Radebe was updating the committee on justice and constitutional development on his department’s plans for 2013/14, at a time when South Africa is reeling in the face of the high incidence of sexual crimes against women and children.
He said the director-general of justice had been meeting heads of other departments involved with justice, crime prevention and security to formulate programmes relating to the sexual offences courts and to counter hate crimes against the lesbian, gay, bisexual, transsexual and intersex community.
With the MPs agreeing that the incidence of sexual offences had reached “crisis point”, the committee recommended that the DNA bill be prioritised and that it and the committee on police be involved.
Authorities on the subject have said that expanding the national DNA database could go a long way in helping police catch rapists and other criminals, and have expressed frustration at Parliament’s failure to pass such a bill.
The collection of DNA is governed by the Criminal Procedure Act of 1977, which predates DNA analysis, so there is no legal framework for DNA collection from suspects or how long their profiles may be kept on a database.
The draft bill would allow trained police to collect DNA samples from suspects and offenders and enter their DNA profile in a national database managed by the police’s forensic science laboratory.
Debbie Schafer (DA) said the bill would be pointless if police were not trained to collect, process and store DNA properly.
“The DNA bill will deal only with the storage and processing of DNA,” she said.
“If the police do not collect it properly, ensure it is properly labelled and the documentation properly completed when handed to different people in the system, this… often… affects convictions.
“Training and the implementation of proper procedures are crucial.

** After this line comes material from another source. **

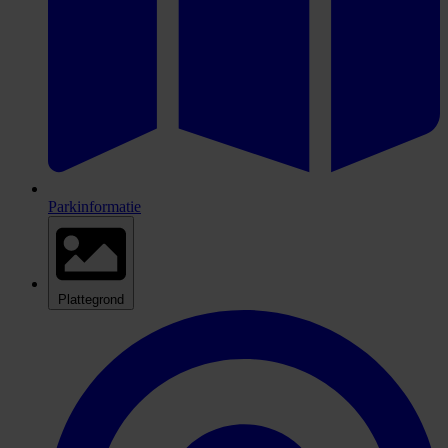
Parkinformatie
Plattegrond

The bill on its own will not solve this.”
Committee chairman Luwellyn Landers (ANC) suggested that the committee review the sentencing guidelines of the Sexual Offences Act in the light of repeated public outcries over sex offenders being freed without “more serious sentences for rape”.

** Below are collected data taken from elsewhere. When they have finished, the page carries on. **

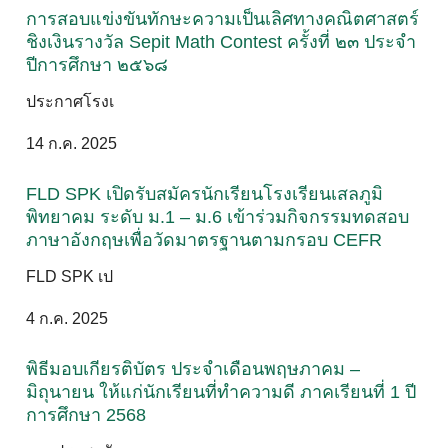
การสอบแข่งขันทักษะความเป็นเลิศทางคณิตศาสตร์
ชิงเงินรางวัล Sepit Math Contest ครั้งที่ ๒๓ ประจำ
ปีการศึกษา ๒๕๖๘
ประกาศโรงเ
14 ก.ค. 2025
FLD SPK เปิดรับสมัครนักเรียนโรงเรียนเสลภูมิ
พิทยาคม ระดับ ม.1 – ม.6 เข้าร่วมกิจกรรมทดสอบ
ภาษาอังกฤษเพื่อวัดมาตรฐานตามกรอบ CEFR
FLD SPK เป
4 ก.ค. 2025
พิธีมอบเกียรติบัตร ประจำเดือนพฤษภาคม –
มิถุนายน ให้แก่นักเรียนที่ทำความดี ภาคเรียนที่ 1 ปี
การศึกษา 2568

John Jeffery (ANC) suggested a review of the implementation of the act, with inputs by civil society.
He said there was a need to make it known that the minimum sentence for rape was a life term unless there were “extenuating circumstances”.

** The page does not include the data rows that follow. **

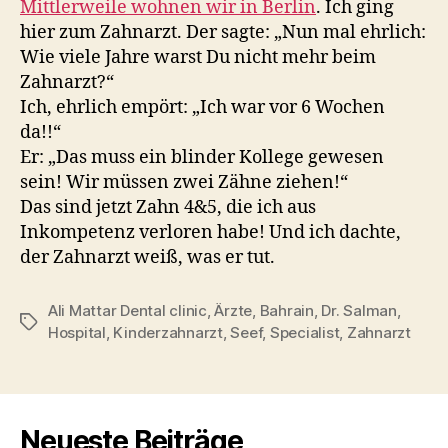
Mittlerweile wohnen wir in Berlin
. Ich ging
hier zum Zahnarzt. Der sagte: „Nun mal ehrlich:
Wie viele Jahre warst Du nicht mehr beim
Zahnarzt?“
Ich, ehrlich empört: „Ich war vor 6 Wochen
da!!“
Er: „Das muss ein blinder Kollege gewesen
sein! Wir müssen zwei Zähne ziehen!“
Das sind jetzt Zahn 4&5, die ich aus
Inkompetenz verloren habe! Und ich dachte,
der Zahnarzt weiß, was er tut.
Ali Mattar Dental clinic
,
Ärzte
,
Bahrain
,
Dr. Salman
,
Schlagwörter
Hospital
,
Kinderzahnarzt
,
Seef
,
Specialist
,
Zahnarzt
Neueste Beiträge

He said it would be useful to review whether convicted sex offenders who had been released repeated sexual crimes.
Radebe expressed concern that the department, whose budget has been cut by Finance Minister Pravin Gordhan for 2013/14, would not be able to expand the witness protection service.
MPs lamented cuts in the budget of the Special Investigating Unit (SIU).
Pressed by Schafer on the appointment of a permanent SIU head, Radebe would say only that this was “imminent”.
His spokesman, Mthunzi Mhaga, said the ministry had recommended to the Presidency some time ago the names of people to head the SIU and National Prosecuting Authority.
Steve Swart (ACDP) lamented the National Treasury’s reducing allocations to the SIU over the next three years, while the SA Human Rights Commission would have increasing allocations over the medium term.